Split expenses into three categories
Not all house expenses are divided the same way:
- Fixed shared (rent, common expenses, internet, utilities): split evenly or by room size, paid on the same day each month.
- Variable shared (groceries, cleaning supplies, gas): anyone pays and registers it right away.
- Partial (Saturday barbecue, takeout for whoever was there): split ONLY among those who participated.
The single payment day
The rule that brings the most order: one day a month to settle everything. All month's expenses accumulate as registered, and on day 1 (or whenever you agree), everyone transfers their net balance — one transfer per person, not twenty.
This eliminates constant chasing ("hey, you owe me for groceries") and turns the bill settlement into a 5-minute task.

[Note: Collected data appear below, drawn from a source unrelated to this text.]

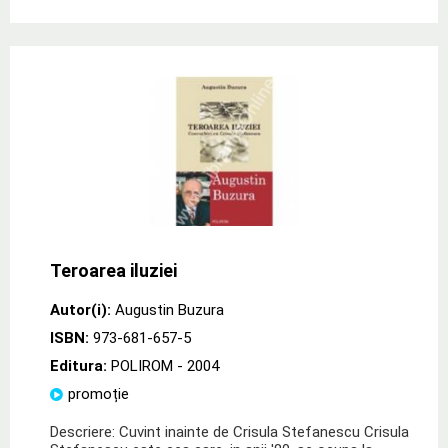
Teroarea iluziei
Autor(i):
Augustin Buzura
ISBN:
973-681-657-5
Editura:
POLIROM
- 2004
promoție
Descriere: Cuvint inainte de Crisula Stefanescu Crisula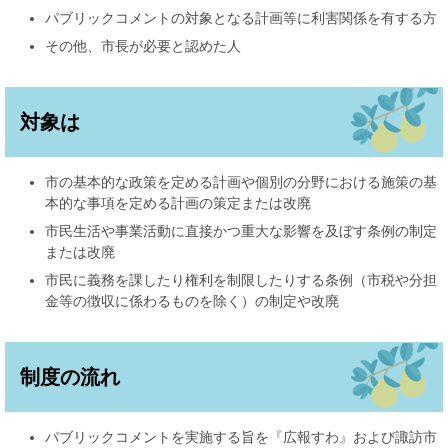
パブリックコメントの対象となる計画等に利害関係を有する方
その他、市長が必要と認めた人
対象は
市の基本的な政策を定める計画や個別の分野における施策の基
本的な事項を定める計画の策定または改廃
市民生活や事業活動に直接かつ重大な影響を及ぼす条例の制定
または改廃
市民に義務を課したり権利を制限したりする条例（市税や分担
金等の徴収に係わるものを除く）の制定や改廃
制度の流れ
パブリックコメントを実施する旨を『広報すわ』および諏訪市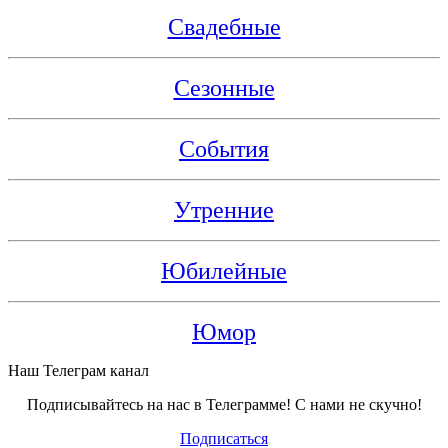
Свадебные
Сезонные
События
Утренние
Юбилейные
Юмор
Наш Телеграм канал
Подписывайтесь на нас в Телеграмме! С нами не скучно!
Подписаться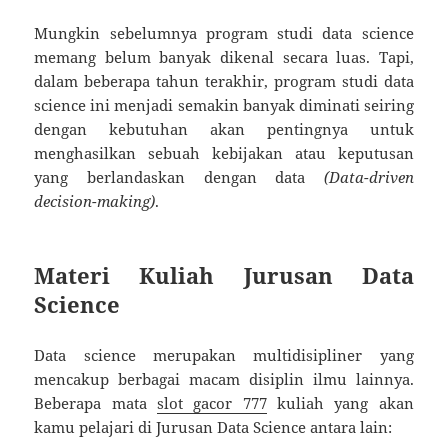
Mungkin sebelumnya program studi data science
memang belum banyak dikenal secara luas. Tapi,
dalam beberapa tahun terakhir, program studi data
science ini menjadi semakin banyak diminati seiring
dengan kebutuhan akan pentingnya untuk
menghasilkan sebuah kebijakan atau keputusan
yang berlandaskan dengan data
(Data-driven
decision-making)
.
Materi Kuliah
Jurusan Data
Science
Data science merupakan multidisipliner yang
mencakup berbagai macam disiplin ilmu lainnya.
Beberapa mata
slot gacor 777
kuliah yang akan
kamu pelajari di Jurusan Data Science antara lain: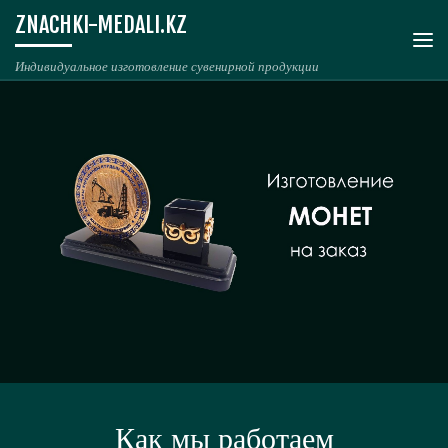
ZNACHKI-MEDALI.KZ
Перейти к содержимому
Ме
Индивидуальное изготовление сувенирной продукции
Как мы работаем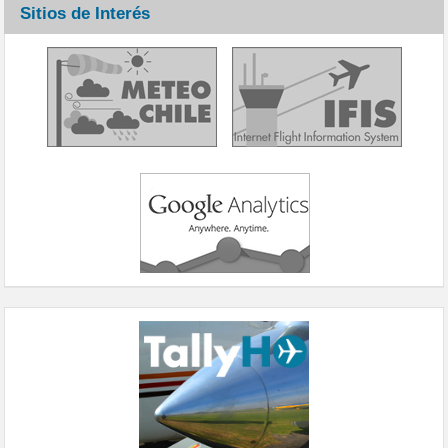
Sitios de Interés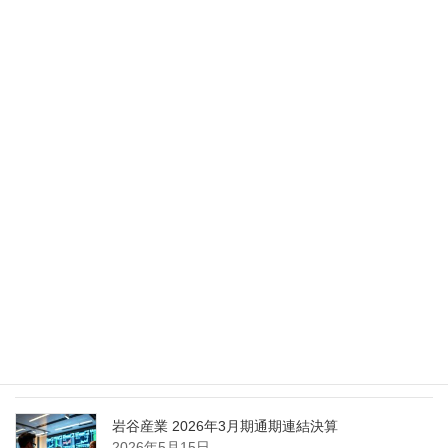
2026年5月28日
Nippon Sanso Euro-Holding、AI研究・イノベーシ
ョンへの支援で倫理やデジタル化への取り組み強
化
2026年5月27日
エア・ウォーター、経営体制を見直し業務執行を
担う取締役を一新
2026年5月25日
日本液炭、大分県大分市の日本製鉄構内に液化炭
酸ガス製造拠点を新設
2026年5月16日
岩谷産業 2026年3月期通期連結決算
2026年5月15日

Recurring expenses on autopilot
Rent, internet, and utilities are the same every month — no point writing them down by hand. In SplitPaw they're set up as recurring expenses: they create themselves each month with their split, and the group only registers what varies.
When someone leaves (or arrives)
The most delicate moment in a shared house. Before the change: everyone settles pending balances and closes the cycle. The new person starts at zero — they don't inherit debts or credits from a time they didn't live there. And if something big is left pending (the deposit, furniture bought together), register it explicitly before moving.